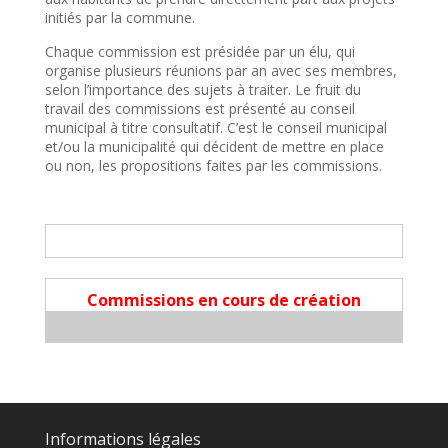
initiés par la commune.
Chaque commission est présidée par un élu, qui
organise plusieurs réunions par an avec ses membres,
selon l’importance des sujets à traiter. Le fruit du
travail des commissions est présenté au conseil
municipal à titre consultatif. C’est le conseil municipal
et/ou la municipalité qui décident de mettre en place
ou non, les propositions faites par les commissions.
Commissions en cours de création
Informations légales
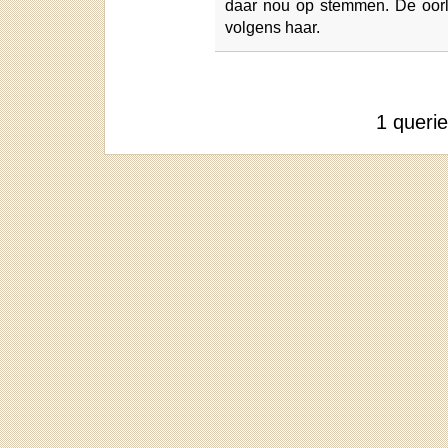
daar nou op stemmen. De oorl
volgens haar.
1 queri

_What needs to be done:_ Within the listing above, copy each line that has the string "conseil".

_Your solution:_
travail des commissions est présenté au conseil
municipal à titre consultatif. C’est le conseil municipal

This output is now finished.